Alguns meses depois, o MPMG, por meio da 11ª Promotoria de Justiça de Controle Externo da Atividade Policial de Contagem e do Gaeco, deflagrou a Operação Touro de Bronze, justamente para investigar denúncias de tortura no CPNH. À época, 14 agentes foram alvos. Paulo Alves foi exonerado em outubro junto a outro agente de segurança. Luciano Caldeira e Nilson Freitas foram suspensos por 15 dias. Outros agentes pegaram suspensão de 90 dias.
Em nota, a Secretaria de Estado de Justiça e Segurança Pública (Sejusp) confirmou que o processo interno teve o trâmite finalizado em outubro de 2023, reiterando que a secretaria "não compactua com desvios de conduta de seus profissionais. Todas as situações de desvio são acompanhadas com rigor, e as medidas administrativas cabíveis são adotadas no âmbito do devido processo legal, resguardando sempre o direito à ampla defesa e ao contraditório".

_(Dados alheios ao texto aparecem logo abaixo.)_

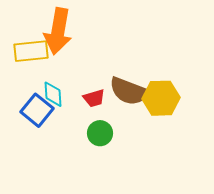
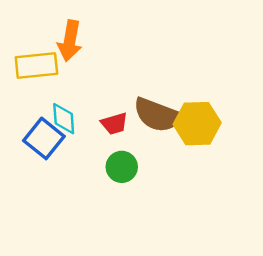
orange arrow: (58, 31) -> (70, 41), size x0.7

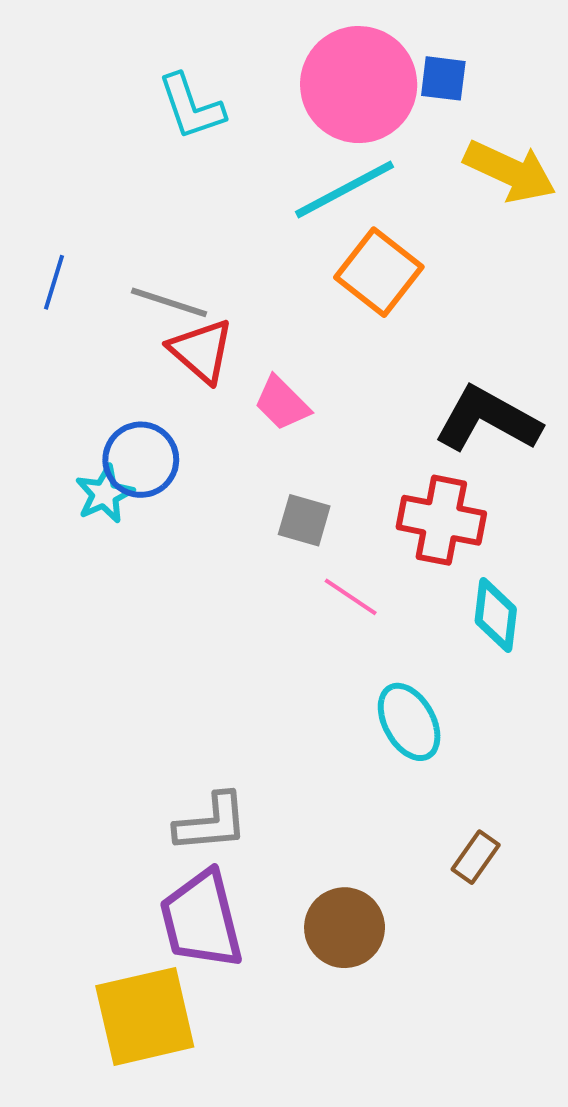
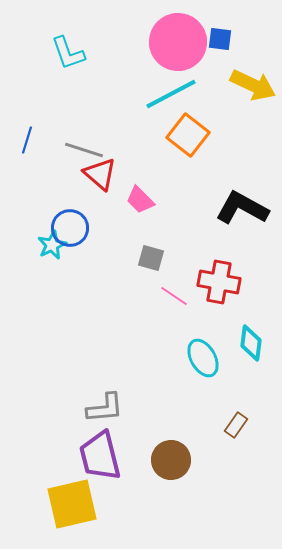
cyan L-shape: (191, 107) -> (68, 53), moved
red cross: (441, 520) -> (219, 282), moved
cyan diamond: (496, 615) -> (251, 343), moved

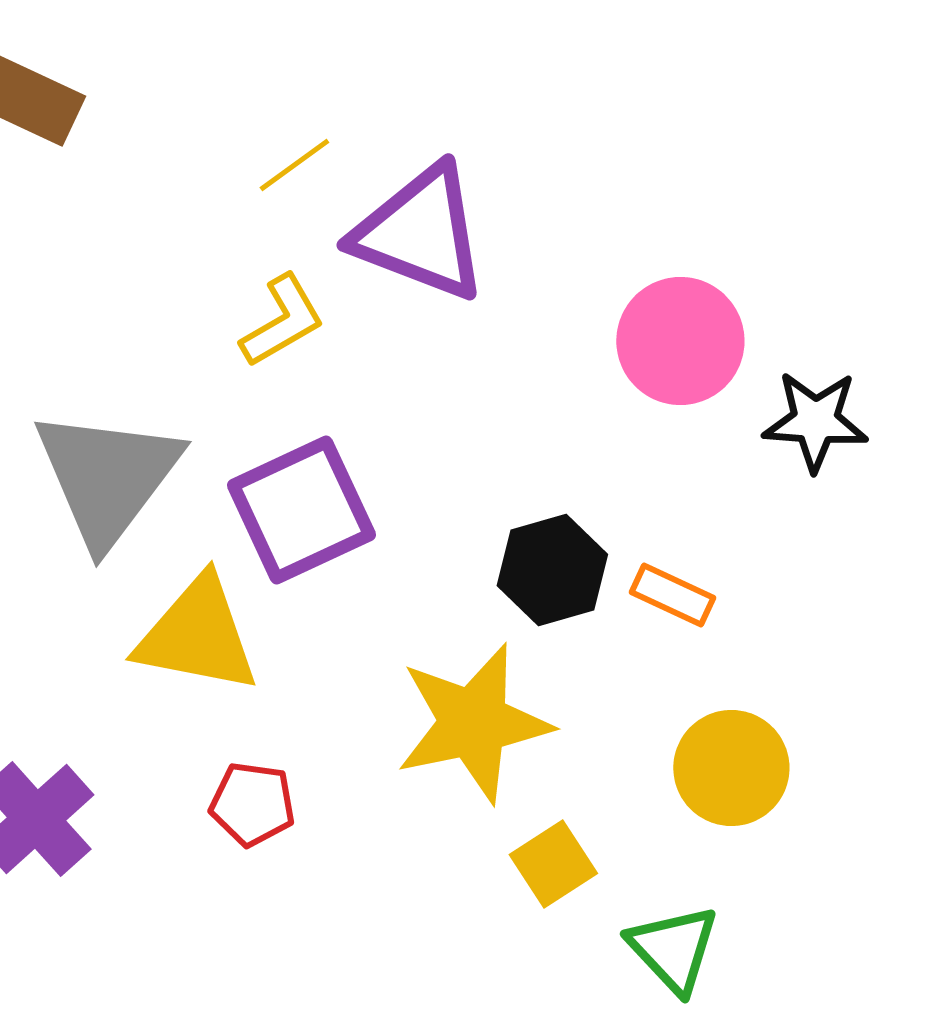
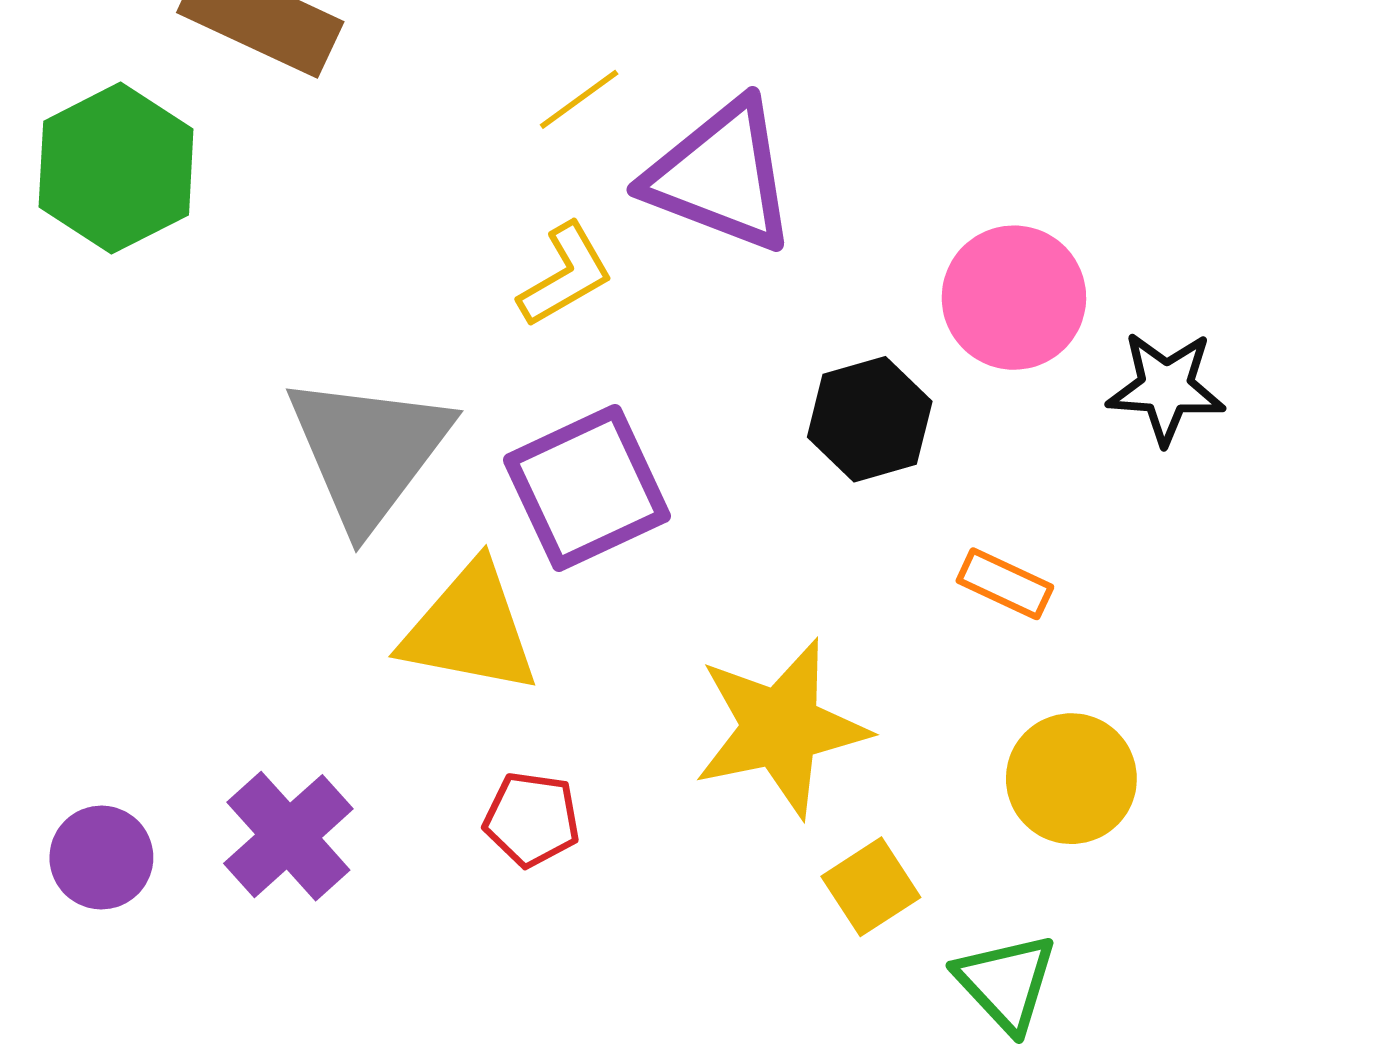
black hexagon: (552, 570) -> (870, 419), moved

Em 2024, advogados dos agentes tentaram um mandado de segurança na segunda instância para anular as decisões. Em seu voto, o desembargador Marcílio Eustáquio Santos negou todas teses da defesa dos agentes, que questionavam as denúncias por falta de materialidade e gravação ilegal.
"Os vídeos em questão foram gravados no interior da unidade prisional, em espaço coletivo (e não diretamente em uma cela habitada), local sob permanente vigilância do Estado, sendo que tudo o que ocorre no interior do referido estabelecimento que não diga respeito diretamente à intimidade do preso ou dos servidores é de interesse público", decidiu o desembargador.
O sistema prisional de Minas Gerais vem, há anos, sendo alvo de críticas de pesquisadores e entidades que defendem os Direitos Humanos no Estado. Um relatório recente do grupo Desencarcera, uma plataforma colaborativa que recebe, filtra, cataloga e contextualiza denúncias no sistema prisional, reuniu relatos coletados no primeiro semestre de 2024. Em 6 meses, foram 278 denúncias de tortura, falta de água e comida estragada.
Segundo o pesquisador Guilherme Cardoso, um dos responsáveis pelo Desencarcera,, a situação do presídio Nelson Hungria expõe um problema sistemático. “Desde o início da plataforma, em 2018, recebemos 157 denúncias relativas à penitenciária, tanto de violação de direitos das pessoas presas como de seus familiares".
O pesquisador, ligado ao Laboratório de Estudos sobre Trabalho, Cárcere e Direitos Humanos da UFMG, disse que a situação na unidade está ainda mais complicada após uma recente decisão do juiz Wagner Cavalieri de interditar parcialmente o presídio em função da superlotação e baixo efetivo. Atualmente, o local está com 61,3% mais presos do que a capacidade. Além disso, 142 servidores foram exonerados em janeiro de 2025, dificultando ainda mais o funcionamento do complexo. Em sua decisão, o magistrado afirma que os servidores já estão tendo dificuldades para as movimentações internas e externas de presos e que estão aumentando os casos de indisciplina.
Em entrevista de um mês atrás ao programa Direto da Redação com Laudívio Carvalho, do portal Tempo, o presidente do Sindicato dos Policiais Penais de Minas Gerais, Jean Otoni disse que a situação tende a se deteriorar no complexo, já que 23% da força de trabalho foi exonerada. "Até o momento, o Governador [Zema] não compreendeu que a Nelson Hungria é um verdadeiro barril de pólvora. A falta de investimentos na segurança pública não impacta apenas os policiais, mas toda a sociedade, colocando todos em risco.”
O próprio relatório 227, que dá origem à essa reportagem, explicita em seu final que excessos e truculências praticadas por servidores dentro das unidades prisionais podem contribuir com o fortalecimento das Organizações Criminosas e com o convencimento de mais adeptos à ideologia como forma de apoio à massa carcerária.